Henry David Thoreau appuntò nei suoi diari che, nei momenti in cui si sentiva intorpidito e pressante si faceva la necessità di rigenerarsi, indirizzava il suo cammino verso sud-ovest, perché gli sembrava che il futuro stesse da quelle parti, dove “la terra appare più ricca, ancora non esausta”. L’ovest sarebbe la direzione eletta dalla natura per mostrare i suoi portenti. “Lo scorrere delle stagioni è accompagnato dal mutamento e dalla migrazione”. E’ il sole a muoversi in questo senso, uomini ed animali lo seguirebbero per via di un istinto primordiale, “un moto generale della razza”.
Il deserto corrisponde alle esteriorità, quella del corpo, quella del mondo, a dei “percorsi – dice sempre Luciana Boccardi – vissuti ciecamente senza percepire l’essere divino nascosto dietro le apparenze”. Eppure questa terra arida e desolata, “luogo nemico dell’uomo”, mondo inospitale, distante, consente la comunicazione con Dio.
Ma, dove il deserto occulta, il giardino mostra. Per interpretare l’esistente occorre cercare e per cogliere l’essenza dell’essere non ci si può fermare, ma bisogna andare oltre, al di là della sedentarietà ed intraprendere un qualche viaggio, nella realtà o nella fantasia.
“Al centro del viaggio, non individuiamo nient’altro che l’io…. E l’epicentro di questa identità è il corpo… Intorno, il mondo si organizza, dà spettacolo di sé, si mostra e si racconta, ma come i pianeti in gravitazione attorno ad un astro che occupa il centro, come un re. – asserisce Michel Onfray in “Filosofia del Viaggio” (Ponte alle Grazie, Milano 2010) – Evidentemente, non evitiamo la nostra stessa compagnia.

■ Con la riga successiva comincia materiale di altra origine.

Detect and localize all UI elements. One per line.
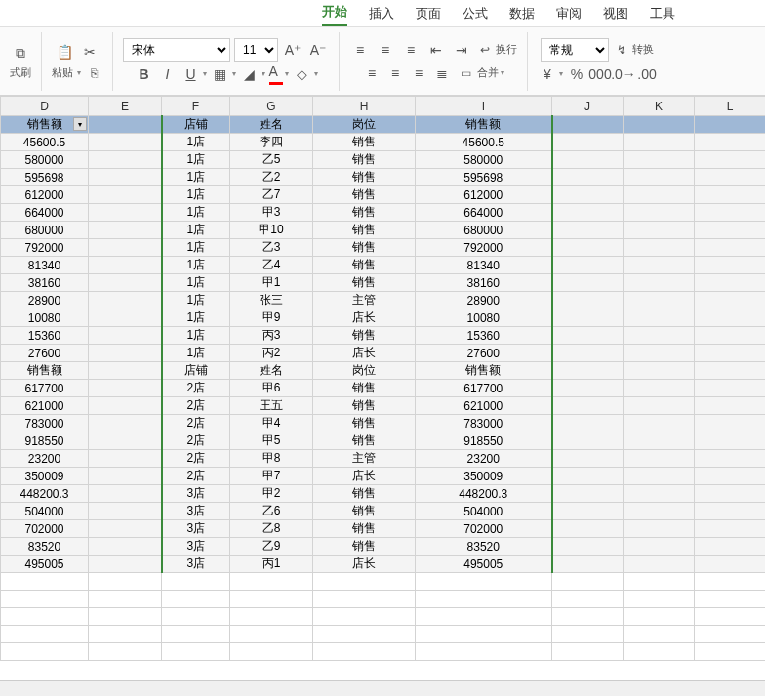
cell-amount[interactable]: 38160 <box>416 274 552 292</box>
cell-name[interactable]: 王五 <box>230 397 313 415</box>
cell[interactable] <box>230 608 313 626</box>
spreadsheet-grid[interactable]: D E F G H I J K L 销售额▾店铺姓名岗位销售额45600.51店… <box>0 96 765 661</box>
col-header-F[interactable]: F <box>162 97 230 116</box>
cell[interactable] <box>624 345 695 362</box>
cell-d[interactable]: 792000 <box>1 239 89 257</box>
cell[interactable] <box>624 556 695 573</box>
cell-amount[interactable]: 495005 <box>416 556 552 573</box>
cell[interactable] <box>89 380 162 397</box>
font-increase-button[interactable]: A⁺ <box>282 39 303 61</box>
align-bot-button[interactable]: ≡ <box>400 39 422 61</box>
cell[interactable] <box>313 591 416 608</box>
cell[interactable] <box>89 608 162 626</box>
wrap-text-button[interactable]: ↩换行 <box>476 41 517 59</box>
cell[interactable] <box>695 503 766 520</box>
cell-role[interactable]: 店长 <box>313 556 416 573</box>
cell[interactable] <box>552 257 624 274</box>
cell-amount[interactable]: 621000 <box>416 397 552 415</box>
cell-shop[interactable]: 1店 <box>162 169 230 186</box>
cell[interactable] <box>624 573 695 591</box>
cell-name[interactable]: 李四 <box>230 134 313 151</box>
cell[interactable] <box>89 362 162 380</box>
cell-shop[interactable]: 2店 <box>162 397 230 415</box>
cell[interactable] <box>624 626 695 643</box>
cell[interactable] <box>695 573 766 591</box>
cell-shop[interactable]: 1店 <box>162 292 230 309</box>
cell-role[interactable]: 销售 <box>313 222 416 239</box>
cell-d[interactable]: 783000 <box>1 415 89 432</box>
cell-shop[interactable]: 2店 <box>162 450 230 468</box>
cell[interactable] <box>624 468 695 485</box>
cell[interactable] <box>695 309 766 327</box>
cell[interactable] <box>552 591 624 608</box>
indent-right-button[interactable]: ⇥ <box>451 39 472 61</box>
align-right-button[interactable]: ≡ <box>409 62 428 84</box>
cell-amount[interactable]: 15360 <box>416 327 552 345</box>
cell-role[interactable]: 销售 <box>313 169 416 186</box>
cell[interactable] <box>552 415 624 432</box>
thousand-button[interactable]: 000 <box>590 63 610 85</box>
cell[interactable] <box>1 643 89 661</box>
cell-amount[interactable]: 595698 <box>416 169 552 186</box>
cell-shop[interactable]: 1店 <box>162 204 230 222</box>
cell-role[interactable]: 销售 <box>313 327 416 345</box>
cell[interactable] <box>624 485 695 503</box>
cell[interactable] <box>695 450 766 468</box>
cell-amount[interactable]: 918550 <box>416 432 552 450</box>
cell-amount[interactable]: 612000 <box>416 186 552 204</box>
spreadsheet-area[interactable]: D E F G H I J K L 销售额▾店铺姓名岗位销售额45600.51店… <box>0 96 765 680</box>
cell-name[interactable]: 甲5 <box>230 432 313 450</box>
cell-role[interactable]: 销售 <box>313 415 416 432</box>
cell-d[interactable]: 15360 <box>1 327 89 345</box>
hdr-shop[interactable]: 店铺 <box>162 362 230 380</box>
cell[interactable] <box>695 538 766 556</box>
clear-format-button[interactable]: ◇▾ <box>293 63 318 85</box>
cell[interactable] <box>552 186 624 204</box>
cell[interactable] <box>552 503 624 520</box>
cell[interactable] <box>313 643 416 661</box>
cell[interactable] <box>695 222 766 239</box>
cell[interactable] <box>162 573 230 591</box>
cell-d[interactable]: 350009 <box>1 468 89 485</box>
cell[interactable] <box>162 626 230 643</box>
cell[interactable] <box>89 432 162 450</box>
cell[interactable] <box>89 274 162 292</box>
col-header-L[interactable]: L <box>695 97 766 116</box>
cell[interactable] <box>89 327 162 345</box>
cell-amount[interactable]: 23200 <box>416 450 552 468</box>
cell[interactable] <box>1 591 89 608</box>
cell[interactable] <box>624 397 695 415</box>
cell[interactable] <box>695 292 766 309</box>
cell-shop[interactable]: 3店 <box>162 556 230 573</box>
hdr-amount[interactable]: 销售额 <box>416 116 552 134</box>
cell[interactable] <box>624 151 695 169</box>
cell[interactable] <box>624 362 695 380</box>
cell-name[interactable]: 甲7 <box>230 468 313 485</box>
cell-d[interactable]: 595698 <box>1 169 89 186</box>
cell[interactable] <box>89 134 162 151</box>
cell[interactable] <box>695 468 766 485</box>
cell[interactable] <box>552 468 624 485</box>
cell-shop[interactable]: 1店 <box>162 327 230 345</box>
cell-role[interactable]: 销售 <box>313 432 416 450</box>
font-size-select[interactable]: 11 <box>234 38 278 62</box>
cell[interactable] <box>695 327 766 345</box>
cell[interactable] <box>695 380 766 397</box>
align-left-button[interactable]: ≡ <box>362 62 382 84</box>
cell[interactable] <box>695 608 766 626</box>
cell-name[interactable]: 甲9 <box>230 309 313 327</box>
cell[interactable] <box>89 556 162 573</box>
cell-amount[interactable]: 448200.3 <box>416 485 552 503</box>
cell-d[interactable]: 612000 <box>1 186 89 204</box>
percent-button[interactable]: % <box>567 63 586 85</box>
cell-role[interactable]: 销售 <box>313 274 416 292</box>
cell-d[interactable]: 83520 <box>1 538 89 556</box>
font-color-button[interactable]: A▾ <box>269 63 289 85</box>
cell[interactable] <box>624 169 695 186</box>
cell-role[interactable]: 销售 <box>313 380 416 397</box>
cell[interactable] <box>552 573 624 591</box>
cell[interactable] <box>313 626 416 643</box>
col-header-K[interactable]: K <box>624 97 695 116</box>
cell-name[interactable]: 乙5 <box>230 151 313 169</box>
cell[interactable] <box>624 222 695 239</box>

Per alcuni, la peggiore. Ciò che l’anima imbarca alla partenza ritrova, decuplicato all’arrivo… Non troviamo guarigione facendo il giro del mondo, al contrario, esacerbiamo i nostri malesseri, scaviamo i nostri abissi. Lungi dall’essere una terapia, il viaggio definisce un’ontologia, un’arte dell’essere, una poetica in sé… L’io non si dissolve nel mondo, lo colora… Il reale non esiste in sé, in maniera assoluta, ma solo in quanto percepito”.
In ogni caso, il viaggio si compie alla ricerca di ciò che non si conosce, del nostro stesso io che ci rimane ignoto.
”Ciò che è nascosto va tolto dalle tenebre dell’invisibile e portato alla luce. – scrive Roberto Peregalli in “La Corazza ricamata” (Bompiani, Milano 2010) – La distanza che separa e tiene unito questo spazio genera la possibilità stessa della conoscenza. E, come tale, è per sua propria essenza ‘tragica’, in quanto presuppone che due mondi incommensurabili, quello del visibile e quello dell’invisibile, entrino in comunicazione tra loro.”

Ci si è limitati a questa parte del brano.